All analyses in Experiment 1 were conducted in R (R Core Team, 2013). Before analysis, data were minimally preprocessed, removing RTs that were greater than 5 standard deviations away from the mean within subjects and conditions. All main effects were tested using linear mixed-effects models using the lmer() function from the lme4 package in R (Bates et al., 2015). Cognitive load, perceptual load, and ADHD symptom severity were treated as fixed effects, and were coded using effects coding. Random intercepts were included for each participant. All reported betas are standardized. Correction for multiple comparisons was conducted using the Tukey method. As an additional check, we also conducted these analyses in a manner treating ASRS scores as a continuous variable rather than binning participants and only retaining high and low-ADHD groups. These analyses can be found in Supporting Information Figure S2.

Results.

Results from Experiment 1 indicate that cognitive and perceptual load impact behavioral variability and task performance in a manner contingent on ADHD symptoms (see Figure 2). Under high perceptual load, the group with high levels of ADHD symptoms had lower RTV—an indicator of fewer attentional lapses during game play—than did the low-ADHD group (Mhi = 709.99, SD = 432.03 Mlo = 735.64, SD = 518.99), and the interaction between ADHD status and load condition on RTV was statistically significant (F(1, 226) = 6.97, p = .009). Those with high-ADHD symptom severity also underperformed in the crystal collection task during the cognitive load condition compared to those with mild or nonexistent ADHD symptoms (Mhi = 20.78, SD = 5.33; Mlo = 21.67, SD = 4.52), again with a significant interaction between ADHD status and load condition (F(1, 226) = 5.54, p = .018).
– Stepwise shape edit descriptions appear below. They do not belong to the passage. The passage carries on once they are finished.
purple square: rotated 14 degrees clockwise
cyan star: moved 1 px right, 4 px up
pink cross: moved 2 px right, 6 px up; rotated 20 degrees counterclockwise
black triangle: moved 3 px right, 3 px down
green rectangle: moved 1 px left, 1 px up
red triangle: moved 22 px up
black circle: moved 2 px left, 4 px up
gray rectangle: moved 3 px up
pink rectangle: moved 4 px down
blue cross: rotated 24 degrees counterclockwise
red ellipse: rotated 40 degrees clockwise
This pattern was not observed in the baseline or perceptual load conditions.

Figure 2. .

Figure 2. 

Task performance (crystals collected/asteroid collisions) and reaction time (RT) variability in high-ADHD and low-ADHD groups during the baseline, cognitive load, and perceptual load conditions in Experiment 1 (in-lab). Error bars represent 95% confidence intervals (within subjects).

Experiment 2

Participants.

Participants in this experiment were recruited from the participant pool of the Communication Department at a large university in the western United States and from the general community surrounding the university. A total of 36 participants (23 female, 13 male, Mage = 19.76) were recruited—18 participants with high-ADHD symptom severity and 18 participants with low-ADHD symptom severity. Participants were recruited using a survey prescreener with the same cutoff points as were used in Experiment 1—ASRS ≥ 3.2 for the high-ADHD group and ASRS ≤ 2.0 for the low-ADHD group. Those whose ASRS scores were above the high-ADHD cutoff or below the low-ADHD cutoff were contacted by a researcher and invited to schedule a brain imaging appointment. Participants were asked to refrain from taking any ADHD medication for at least 12 hours before their appointment. Data from two participants were excluded due to equipment malfunction.
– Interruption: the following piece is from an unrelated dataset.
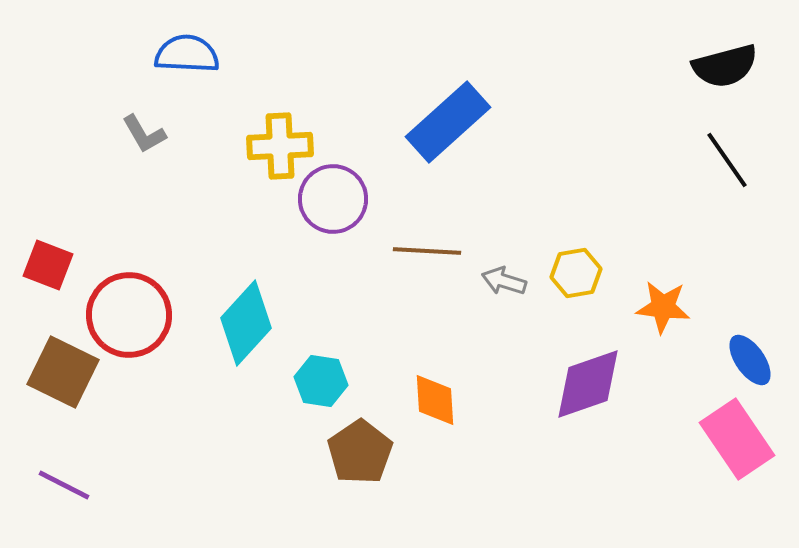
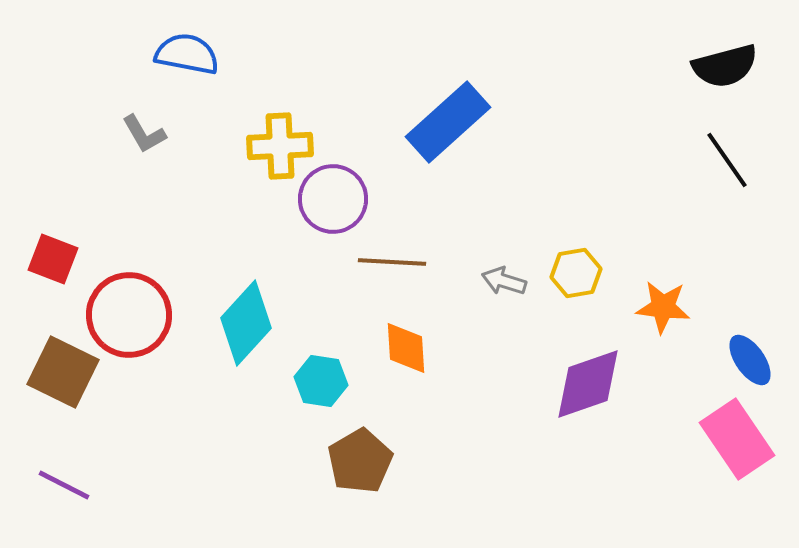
blue semicircle: rotated 8 degrees clockwise
brown line: moved 35 px left, 11 px down
red square: moved 5 px right, 6 px up
orange diamond: moved 29 px left, 52 px up
brown pentagon: moved 9 px down; rotated 4 degrees clockwise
Scanning parameters and preprocessing.

All brain imaging data were collected on a 3T Siemens Magnetom Prisma (TR = 400 ms, TE = 35 ms, flip angle = 52°, acquisition matrix = 64 × 64, in-plane resolution = 3 mm3). Upon arriving in the Brain Imaging Center, participants provided informed consent, and filled out a metal-screening form. After this, participants spent approximately 10 minutes seated at a laptop practicing the video game task that they would be performing in the scanner. Upon completing the practice task, participants changed into scrubs and a researcher positioned them in the scanner, where they underwent a T1 structural scan followed by the video game task, a T2 structural scan, and a short gambling task which is not reported here. Functional runs included three 600-volume repetitions within each condition (baseline, cognitive load, perceptual load).
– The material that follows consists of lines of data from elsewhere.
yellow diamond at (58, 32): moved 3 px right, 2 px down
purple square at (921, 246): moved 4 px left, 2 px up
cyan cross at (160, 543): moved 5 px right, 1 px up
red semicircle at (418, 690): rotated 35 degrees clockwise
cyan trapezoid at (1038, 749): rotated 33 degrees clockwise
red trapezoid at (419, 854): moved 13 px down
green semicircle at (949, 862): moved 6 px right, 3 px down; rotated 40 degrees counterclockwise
All brain imaging data were preprocessed with fMRIprep, a Nipype based tool (Esteban et al., 2019; Gorgolewski et al., 2011), and with xcpEngine, a supplemental pipeline for denoising data used in functional connectivity analyses (Ciric et al., 2017; Lydon-Staley et al., 2019). Each T1w volume was corrected for intensity nonuniformity using N4 bias field correction from the ANTs registration suite (Avants et al., 2011), and then skull-stripped using the OASIS template provided by ANTs. Brain surfaces were reconstructed using FreeSurfer (Dale et al., 1999), and spatially normalized to the ICBM 152 nonlinear asymmetrical template (version 2009c) using ANTs. Brain tissue segmentation was performed using FSL FAST (Jenkinson et al., 2012). Functional data were slice time corrected using the 3dTShift function from the AFNI software package (Cox, 1996) and motion corrected using FSL MCFLIRT. Following this, functional data were coregistered to the T1w anatomical image using boundary-based registration with 6 degrees of freedom (Greve & Fischl, 2009). Motion correcting transformations, BOLD to T1w transformation, and registration of the T1w to the MNI template were conducted using ANTs. ICA-based AROMA was used to generate aggressive noise regressors and to create output files that are nonaggressively denoised. Further preprocessing conducted in xcpEngine included denoising time series data based on the ICA-AROMA and global signal, and white matter confounds generated by fMRIPrep, and conducting temporal band-pass filtering (0.01 < f < 0.15 Hz) to reduce the influence of low-frequency drift and high-frequency physiological noise.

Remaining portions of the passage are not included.